MTN South Africa donates R500 000 to support out-of-work journalists

The closure of two magazine publishers and 80 small print publications operating across the country has led to the loss of over 700 jobs in journalism.

MTN SA has donated R500 000 towards a relief fund for journalists, which was launched by the South African National Editors’ Forum (SANEF) on Thursday. Journalism like many other professions has been hit hard by the pandemic and the fund will aid those in dire need with a small donation to purchase necessities like food and clothing. However, only freelance, contract or permanently employed journalists who have been retrenched or had their contracts cancelled since the implementation of the national lockdown on 26 March 2020, will be eligible to apply.

In a statement released on Thursday, SANEF said it was keenly aware of the fact that many industries are experiencing tough times and that salary cuts and retrenchments have become an ever-present reality. 

“But what is particularly worrying is that with the media industry plays a powerful, democracy-deepening role in society – this is in terms of ensuring a free flow of information in society to keep citizens informed and to hold the powerful to account, both in terms of government and the private sector. We are thus worried that the collapse of the media in small towns, and the shrinking of the industry as a whole, will have a devastating long-term effect on the health of our democracy,” read the statement. 

SANEF announced plans to establish the fund when it recently launched the Covid-19 Impact on Journalism report which, among other things, found that the closure of two magazine publishers and 80 small print publications operating across the country had led to the loss of over 700 journalist jobs. 

Also, the report pointed to the fact that freelancers had been particularly badly impacted and that 60 percent of their members had lost almost 70 percent of their income – and that some had lost 80 percent to 100 percent. 

MTN South Africa corporate affairs executive Jacqui O’Sullivan said in the aforementioned statement that all South Africans owed a tremendous debt of gratitude to the reporters and editors who have braved harsh conditions every day to provide invaluable information that is helping save lives.

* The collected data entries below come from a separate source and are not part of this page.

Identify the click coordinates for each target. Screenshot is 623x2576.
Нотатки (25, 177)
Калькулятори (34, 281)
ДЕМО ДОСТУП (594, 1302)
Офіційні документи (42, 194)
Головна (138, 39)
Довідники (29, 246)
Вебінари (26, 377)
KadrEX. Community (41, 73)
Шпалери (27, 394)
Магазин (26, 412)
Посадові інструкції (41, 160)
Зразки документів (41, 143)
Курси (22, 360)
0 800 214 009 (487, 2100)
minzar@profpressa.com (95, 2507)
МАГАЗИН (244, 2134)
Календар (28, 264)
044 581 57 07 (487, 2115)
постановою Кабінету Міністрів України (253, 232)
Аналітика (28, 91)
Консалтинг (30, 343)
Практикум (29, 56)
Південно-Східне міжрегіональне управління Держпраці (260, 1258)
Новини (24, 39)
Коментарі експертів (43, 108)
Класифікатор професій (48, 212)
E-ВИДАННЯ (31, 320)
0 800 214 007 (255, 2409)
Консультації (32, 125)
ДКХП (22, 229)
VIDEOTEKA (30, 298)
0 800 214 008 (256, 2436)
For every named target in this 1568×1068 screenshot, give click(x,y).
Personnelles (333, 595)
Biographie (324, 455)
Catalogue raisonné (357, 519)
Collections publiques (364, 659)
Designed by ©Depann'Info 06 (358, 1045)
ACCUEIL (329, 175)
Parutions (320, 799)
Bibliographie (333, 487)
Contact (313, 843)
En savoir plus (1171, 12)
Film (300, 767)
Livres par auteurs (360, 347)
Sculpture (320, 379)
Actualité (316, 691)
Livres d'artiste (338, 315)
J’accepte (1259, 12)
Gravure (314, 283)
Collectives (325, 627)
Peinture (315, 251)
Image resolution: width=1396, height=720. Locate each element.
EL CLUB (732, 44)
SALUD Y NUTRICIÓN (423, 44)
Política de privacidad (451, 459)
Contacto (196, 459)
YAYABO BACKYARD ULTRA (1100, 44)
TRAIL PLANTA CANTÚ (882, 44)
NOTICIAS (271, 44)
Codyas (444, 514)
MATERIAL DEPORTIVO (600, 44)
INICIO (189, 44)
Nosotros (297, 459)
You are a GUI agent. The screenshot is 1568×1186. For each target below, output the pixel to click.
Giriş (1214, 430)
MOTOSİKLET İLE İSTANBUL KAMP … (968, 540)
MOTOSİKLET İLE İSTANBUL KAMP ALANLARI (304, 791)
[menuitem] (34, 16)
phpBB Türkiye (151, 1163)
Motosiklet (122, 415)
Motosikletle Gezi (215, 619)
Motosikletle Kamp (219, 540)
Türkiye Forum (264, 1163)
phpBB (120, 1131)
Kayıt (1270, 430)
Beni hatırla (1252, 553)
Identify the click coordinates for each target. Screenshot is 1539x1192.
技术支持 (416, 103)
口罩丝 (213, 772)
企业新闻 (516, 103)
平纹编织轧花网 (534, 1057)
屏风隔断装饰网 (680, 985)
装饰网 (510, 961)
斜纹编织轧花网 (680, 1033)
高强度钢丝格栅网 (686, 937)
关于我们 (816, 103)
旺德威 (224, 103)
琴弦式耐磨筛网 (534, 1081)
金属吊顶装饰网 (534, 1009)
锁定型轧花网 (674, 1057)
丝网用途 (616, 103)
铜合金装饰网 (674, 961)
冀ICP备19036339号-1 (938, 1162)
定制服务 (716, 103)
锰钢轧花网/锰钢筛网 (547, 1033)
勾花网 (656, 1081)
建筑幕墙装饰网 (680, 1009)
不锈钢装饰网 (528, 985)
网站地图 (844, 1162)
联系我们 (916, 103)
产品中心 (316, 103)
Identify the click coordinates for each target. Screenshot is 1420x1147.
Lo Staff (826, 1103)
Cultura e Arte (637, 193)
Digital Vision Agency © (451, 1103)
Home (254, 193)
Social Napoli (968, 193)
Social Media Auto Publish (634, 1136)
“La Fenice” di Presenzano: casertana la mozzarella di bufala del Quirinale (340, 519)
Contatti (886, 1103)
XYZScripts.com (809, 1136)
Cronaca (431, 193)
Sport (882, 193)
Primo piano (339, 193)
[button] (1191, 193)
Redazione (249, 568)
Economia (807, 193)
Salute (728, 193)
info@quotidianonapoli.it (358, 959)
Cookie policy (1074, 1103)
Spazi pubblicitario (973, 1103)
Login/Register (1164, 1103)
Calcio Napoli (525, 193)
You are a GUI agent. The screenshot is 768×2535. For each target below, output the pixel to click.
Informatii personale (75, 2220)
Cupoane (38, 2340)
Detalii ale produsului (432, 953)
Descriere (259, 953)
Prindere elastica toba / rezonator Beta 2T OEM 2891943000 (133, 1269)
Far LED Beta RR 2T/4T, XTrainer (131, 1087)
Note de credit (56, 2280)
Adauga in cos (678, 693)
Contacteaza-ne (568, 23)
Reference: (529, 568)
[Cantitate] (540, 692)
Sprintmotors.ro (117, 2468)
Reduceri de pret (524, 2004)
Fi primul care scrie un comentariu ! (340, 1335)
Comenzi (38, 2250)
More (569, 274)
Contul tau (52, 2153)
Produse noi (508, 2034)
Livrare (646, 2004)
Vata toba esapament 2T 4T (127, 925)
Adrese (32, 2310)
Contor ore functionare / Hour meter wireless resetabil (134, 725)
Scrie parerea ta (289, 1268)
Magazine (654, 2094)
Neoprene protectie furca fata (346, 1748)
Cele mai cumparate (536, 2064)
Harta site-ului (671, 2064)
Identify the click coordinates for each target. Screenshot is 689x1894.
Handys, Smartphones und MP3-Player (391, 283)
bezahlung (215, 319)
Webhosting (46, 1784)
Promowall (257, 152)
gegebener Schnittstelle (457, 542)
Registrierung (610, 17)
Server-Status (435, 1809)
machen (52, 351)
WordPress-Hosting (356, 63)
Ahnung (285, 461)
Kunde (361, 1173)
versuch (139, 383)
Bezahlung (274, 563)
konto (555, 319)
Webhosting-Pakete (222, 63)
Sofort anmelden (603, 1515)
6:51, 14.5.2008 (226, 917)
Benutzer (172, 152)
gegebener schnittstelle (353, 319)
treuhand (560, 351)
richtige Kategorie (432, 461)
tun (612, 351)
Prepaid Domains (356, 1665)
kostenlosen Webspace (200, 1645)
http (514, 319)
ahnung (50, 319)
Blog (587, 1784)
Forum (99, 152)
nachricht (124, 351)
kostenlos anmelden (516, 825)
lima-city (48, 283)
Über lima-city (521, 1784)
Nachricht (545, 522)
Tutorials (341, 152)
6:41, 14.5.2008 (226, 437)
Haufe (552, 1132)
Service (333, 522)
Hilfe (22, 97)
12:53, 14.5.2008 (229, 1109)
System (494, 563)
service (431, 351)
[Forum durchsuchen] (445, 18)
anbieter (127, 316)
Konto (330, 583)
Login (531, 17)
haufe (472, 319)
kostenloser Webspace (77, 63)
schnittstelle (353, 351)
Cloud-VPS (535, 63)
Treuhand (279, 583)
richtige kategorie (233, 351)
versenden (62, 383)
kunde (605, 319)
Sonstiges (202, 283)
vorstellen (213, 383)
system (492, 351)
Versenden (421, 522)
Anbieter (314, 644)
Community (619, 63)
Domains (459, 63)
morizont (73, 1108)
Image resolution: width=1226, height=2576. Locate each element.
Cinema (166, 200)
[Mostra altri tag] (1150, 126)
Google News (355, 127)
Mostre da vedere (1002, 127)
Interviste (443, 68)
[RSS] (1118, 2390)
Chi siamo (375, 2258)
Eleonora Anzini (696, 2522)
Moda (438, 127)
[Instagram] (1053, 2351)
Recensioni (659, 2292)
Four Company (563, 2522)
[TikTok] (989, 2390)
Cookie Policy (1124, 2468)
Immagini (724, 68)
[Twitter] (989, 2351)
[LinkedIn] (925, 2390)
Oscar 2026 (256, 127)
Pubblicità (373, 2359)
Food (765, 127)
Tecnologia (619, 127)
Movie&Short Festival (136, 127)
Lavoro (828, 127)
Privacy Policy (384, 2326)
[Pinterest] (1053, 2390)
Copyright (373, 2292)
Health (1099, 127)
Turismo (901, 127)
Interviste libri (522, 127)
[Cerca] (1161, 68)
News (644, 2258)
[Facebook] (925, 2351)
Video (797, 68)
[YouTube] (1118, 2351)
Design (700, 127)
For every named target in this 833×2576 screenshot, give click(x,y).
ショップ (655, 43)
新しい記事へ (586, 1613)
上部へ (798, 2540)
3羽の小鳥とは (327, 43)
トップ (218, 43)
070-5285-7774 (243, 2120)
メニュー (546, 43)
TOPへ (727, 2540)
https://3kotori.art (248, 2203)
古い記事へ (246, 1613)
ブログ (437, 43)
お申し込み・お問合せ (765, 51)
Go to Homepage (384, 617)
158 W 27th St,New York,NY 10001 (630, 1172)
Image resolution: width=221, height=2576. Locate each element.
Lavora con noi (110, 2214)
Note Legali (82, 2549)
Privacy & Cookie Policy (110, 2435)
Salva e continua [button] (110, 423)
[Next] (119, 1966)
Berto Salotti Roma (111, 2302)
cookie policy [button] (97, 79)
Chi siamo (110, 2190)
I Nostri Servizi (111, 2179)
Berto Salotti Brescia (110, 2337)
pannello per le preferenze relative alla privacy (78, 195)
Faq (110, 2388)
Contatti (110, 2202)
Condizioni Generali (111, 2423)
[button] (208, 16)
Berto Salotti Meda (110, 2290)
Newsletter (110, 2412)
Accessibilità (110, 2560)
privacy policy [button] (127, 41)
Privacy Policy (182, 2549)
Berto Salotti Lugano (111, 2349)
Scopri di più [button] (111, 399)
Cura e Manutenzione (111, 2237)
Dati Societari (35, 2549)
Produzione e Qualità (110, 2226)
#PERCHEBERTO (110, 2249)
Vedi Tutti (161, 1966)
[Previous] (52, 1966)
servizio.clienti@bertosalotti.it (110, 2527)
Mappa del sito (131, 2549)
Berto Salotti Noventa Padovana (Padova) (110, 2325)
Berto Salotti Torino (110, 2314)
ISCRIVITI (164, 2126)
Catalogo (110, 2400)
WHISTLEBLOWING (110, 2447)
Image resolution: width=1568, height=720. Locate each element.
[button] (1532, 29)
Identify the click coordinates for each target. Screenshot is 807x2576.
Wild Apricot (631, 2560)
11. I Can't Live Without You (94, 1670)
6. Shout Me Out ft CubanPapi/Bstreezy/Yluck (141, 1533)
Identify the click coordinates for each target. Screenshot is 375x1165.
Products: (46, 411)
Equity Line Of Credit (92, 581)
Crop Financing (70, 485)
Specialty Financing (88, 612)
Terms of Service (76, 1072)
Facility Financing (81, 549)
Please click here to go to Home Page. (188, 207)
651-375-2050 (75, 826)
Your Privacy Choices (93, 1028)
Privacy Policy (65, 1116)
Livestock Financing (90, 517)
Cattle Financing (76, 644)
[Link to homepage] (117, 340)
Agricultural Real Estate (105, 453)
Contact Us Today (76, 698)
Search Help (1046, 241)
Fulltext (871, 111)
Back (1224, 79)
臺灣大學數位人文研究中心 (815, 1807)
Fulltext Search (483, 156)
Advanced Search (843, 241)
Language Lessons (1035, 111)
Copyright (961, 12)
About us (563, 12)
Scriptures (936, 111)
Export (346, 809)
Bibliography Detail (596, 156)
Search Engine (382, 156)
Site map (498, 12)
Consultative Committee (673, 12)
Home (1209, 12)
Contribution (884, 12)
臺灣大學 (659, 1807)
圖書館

“In MTN’s view, it is now imperative that the private sector steps in to offer financial assistance to ensure quality reporting standards can be maintained across digital, broadcast and print media platforms. To ensure communication channels remain open and the public gets the information it can trust, MTN is proud to partner with SANEF to begin offering financial support and aid through a targeted relief fund for journalists.”

However, she added that this was only the first step and that “far more” needed to be done, encouraging all large corporates, companies in supply chains, clients and individuals who can, to step up and help by contributing to the fund.